Theories of Inspiration: Mechanical-Dictation Theory Partial Inspiration Theory Degrees of Inspiration Theory Conceptual Inspiration, Intuition or Natural Theory Illumination, Mystical, or Spiritual Theory Barthian or Neo-Orthodox Theory Verbal, Plenary Theory of Inspiration
Mechanical/Dictation Theory: The biblical author is a passive instrument in the transmission of the revelation of God. The personality of the author is set aside to preserve the text from fallible human aspects. These authors were mere secretaries who wrote only the words they were told to write.
Partial or Dynamic Inspiration: Only the doctrines of Scripture that were unknowable to the human authors were inspired This view allows for errors of various sorts in the Scripture. Typically adherents to this view believe that the message of salvation is inspired whereas matters related to such things as chronology, history, and science may be in error. Moreover, some advocates of this view contend that the general ideas may be inspired but gave the human author the freedom in the manner of expressing it.
Degrees of Inspiration: Certain portions of the Bible are more inspired or differently inspired than other portions. The view allows for errors of various sorts in the Scripture. Typically adherents to this view believe that the message of salvation is inspired whereas matters related to such things as chronology, history, and science may be in error.
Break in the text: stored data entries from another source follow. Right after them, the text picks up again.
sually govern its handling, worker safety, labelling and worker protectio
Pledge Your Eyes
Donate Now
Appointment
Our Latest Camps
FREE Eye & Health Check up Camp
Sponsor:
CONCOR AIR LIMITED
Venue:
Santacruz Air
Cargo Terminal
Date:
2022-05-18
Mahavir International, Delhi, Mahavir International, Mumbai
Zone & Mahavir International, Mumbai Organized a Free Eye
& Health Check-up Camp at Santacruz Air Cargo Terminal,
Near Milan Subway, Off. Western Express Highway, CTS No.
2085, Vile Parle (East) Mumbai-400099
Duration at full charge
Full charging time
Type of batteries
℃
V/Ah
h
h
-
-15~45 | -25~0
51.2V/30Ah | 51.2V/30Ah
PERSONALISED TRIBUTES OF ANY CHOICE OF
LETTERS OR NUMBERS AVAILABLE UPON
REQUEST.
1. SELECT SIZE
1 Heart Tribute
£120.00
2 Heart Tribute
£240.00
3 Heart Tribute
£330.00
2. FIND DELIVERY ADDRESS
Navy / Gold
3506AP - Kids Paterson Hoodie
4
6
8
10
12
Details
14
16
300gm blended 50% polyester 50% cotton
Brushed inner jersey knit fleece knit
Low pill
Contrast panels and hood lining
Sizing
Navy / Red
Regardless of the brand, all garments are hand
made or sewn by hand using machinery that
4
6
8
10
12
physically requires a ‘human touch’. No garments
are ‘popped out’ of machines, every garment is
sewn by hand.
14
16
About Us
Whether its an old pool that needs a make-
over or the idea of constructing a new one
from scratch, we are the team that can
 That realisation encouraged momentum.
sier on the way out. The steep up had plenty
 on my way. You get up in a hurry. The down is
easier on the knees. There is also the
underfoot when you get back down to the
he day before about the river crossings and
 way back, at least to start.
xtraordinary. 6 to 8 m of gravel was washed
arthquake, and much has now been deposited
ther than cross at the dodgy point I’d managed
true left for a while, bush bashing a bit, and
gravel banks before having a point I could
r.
Conceptual Inspiration: Only the concepts or ideas of the writers are inspired but not the words. God gave an idea or concept to the writer who then penned the idea in his own words. Thus, there can be errors in Scripture because the choice of the words is left to the writer and is not superintended by God. Typically adherents to this view believe that the message of salvation is inspired whereas matters related to such things as chronology, history, and science may be in error.
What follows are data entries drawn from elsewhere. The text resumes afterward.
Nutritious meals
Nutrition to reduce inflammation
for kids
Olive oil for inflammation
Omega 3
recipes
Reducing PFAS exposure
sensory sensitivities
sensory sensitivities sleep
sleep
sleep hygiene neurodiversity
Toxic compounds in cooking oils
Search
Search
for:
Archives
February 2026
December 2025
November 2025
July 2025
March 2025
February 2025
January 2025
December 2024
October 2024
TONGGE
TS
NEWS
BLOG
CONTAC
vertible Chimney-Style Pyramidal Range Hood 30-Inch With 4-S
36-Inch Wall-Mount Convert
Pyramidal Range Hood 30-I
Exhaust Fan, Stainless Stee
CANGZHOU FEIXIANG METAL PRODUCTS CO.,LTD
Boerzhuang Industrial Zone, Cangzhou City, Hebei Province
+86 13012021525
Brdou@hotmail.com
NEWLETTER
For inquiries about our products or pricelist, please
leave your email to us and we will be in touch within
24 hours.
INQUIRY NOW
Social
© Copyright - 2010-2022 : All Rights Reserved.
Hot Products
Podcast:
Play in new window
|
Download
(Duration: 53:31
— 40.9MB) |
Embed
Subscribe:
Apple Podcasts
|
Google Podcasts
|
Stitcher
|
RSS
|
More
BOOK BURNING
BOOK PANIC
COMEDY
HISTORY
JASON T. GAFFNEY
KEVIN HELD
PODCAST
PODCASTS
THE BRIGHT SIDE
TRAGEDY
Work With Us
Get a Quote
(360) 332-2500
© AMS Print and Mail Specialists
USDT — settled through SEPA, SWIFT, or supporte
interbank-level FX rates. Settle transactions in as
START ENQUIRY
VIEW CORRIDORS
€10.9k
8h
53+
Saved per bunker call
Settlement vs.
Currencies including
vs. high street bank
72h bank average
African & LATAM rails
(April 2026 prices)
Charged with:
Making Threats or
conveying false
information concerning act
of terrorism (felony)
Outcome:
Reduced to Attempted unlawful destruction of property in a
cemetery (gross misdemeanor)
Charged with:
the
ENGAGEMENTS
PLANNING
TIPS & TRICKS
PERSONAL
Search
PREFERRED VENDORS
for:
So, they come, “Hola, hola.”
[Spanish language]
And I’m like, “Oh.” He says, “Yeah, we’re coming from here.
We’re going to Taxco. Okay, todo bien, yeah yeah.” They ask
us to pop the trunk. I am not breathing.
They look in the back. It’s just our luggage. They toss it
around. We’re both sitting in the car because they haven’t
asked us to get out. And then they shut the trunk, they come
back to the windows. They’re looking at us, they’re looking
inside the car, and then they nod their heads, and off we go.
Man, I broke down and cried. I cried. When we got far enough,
Intuition or Natural Inspiration: Only gifted individuals with exceptional insight where chosen by God to write the Bible. Inspiration is reduced to an artistic ability or a natural endowment.
Illumination or Mystical Theory of Inspiration: The human authors were enabled by God to write the Scriptures. The Holy Spirit heightened their normal powers. Thus it is not the writings that are inspired. Instead, it is the writers are inspired.
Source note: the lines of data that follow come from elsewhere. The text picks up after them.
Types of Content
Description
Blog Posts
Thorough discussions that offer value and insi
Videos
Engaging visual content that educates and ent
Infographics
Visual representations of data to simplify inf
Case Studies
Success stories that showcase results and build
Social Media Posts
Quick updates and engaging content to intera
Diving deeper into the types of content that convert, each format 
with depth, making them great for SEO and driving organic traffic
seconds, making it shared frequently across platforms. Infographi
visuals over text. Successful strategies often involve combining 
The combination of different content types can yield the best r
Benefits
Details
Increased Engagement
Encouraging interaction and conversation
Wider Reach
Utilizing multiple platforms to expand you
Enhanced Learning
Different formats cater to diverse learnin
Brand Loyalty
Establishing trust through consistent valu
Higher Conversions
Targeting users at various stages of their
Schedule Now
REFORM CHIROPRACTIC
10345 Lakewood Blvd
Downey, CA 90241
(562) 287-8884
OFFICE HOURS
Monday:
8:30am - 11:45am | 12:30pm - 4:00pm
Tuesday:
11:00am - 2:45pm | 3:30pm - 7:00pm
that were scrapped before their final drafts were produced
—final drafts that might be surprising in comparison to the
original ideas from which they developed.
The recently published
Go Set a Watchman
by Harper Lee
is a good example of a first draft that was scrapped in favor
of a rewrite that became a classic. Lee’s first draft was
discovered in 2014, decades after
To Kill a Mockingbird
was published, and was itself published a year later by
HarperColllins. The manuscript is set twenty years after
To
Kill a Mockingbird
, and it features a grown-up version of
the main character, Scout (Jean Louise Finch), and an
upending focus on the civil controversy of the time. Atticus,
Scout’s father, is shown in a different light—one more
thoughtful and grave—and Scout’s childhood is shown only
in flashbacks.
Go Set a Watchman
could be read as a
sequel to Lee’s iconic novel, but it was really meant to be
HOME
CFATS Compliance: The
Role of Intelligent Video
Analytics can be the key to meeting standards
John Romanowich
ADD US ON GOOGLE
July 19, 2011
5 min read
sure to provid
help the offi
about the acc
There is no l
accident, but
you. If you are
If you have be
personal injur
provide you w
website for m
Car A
Barthian or Neo-Orthodox Theory of Inspiration: Bible is not to be exactly equated with the Word of God because God does not speak in mere propositions. God does reveal information about Himself; He reveals Himself. Thus, the Bible is not the substance of the Word of God, but rather is the witness to the Word of God. Thus, the Bible is a vehicle to take you into an encounter with God Himself.
Verbal, Plenary Inspiration: God used the individual authors and their personalities to record exactly what God wanted recorded. Inspiration extends to the very words of Scripture including tense of verb and formation of letters (verbal). Thus, the entire text of Scripture (plenary) is inspired. Verbal, plenary inspiration means that the Scriptures are the product of the mind of God expressed in human terms and conditions.
Verbal, Plenary Inspiration: For example, one proponent of verbal, plenary inspiration is Dr. Charles C. Ryrie. Ryrie writes: “Inspiration is… God’s superintendence of the human authors so that, using their own individual personalities, they composes and recorded without error His revelation to man in the words of the original autographs.” ~ A Survey of Bible Doctrine (Chicago: Moody, 1972), 38.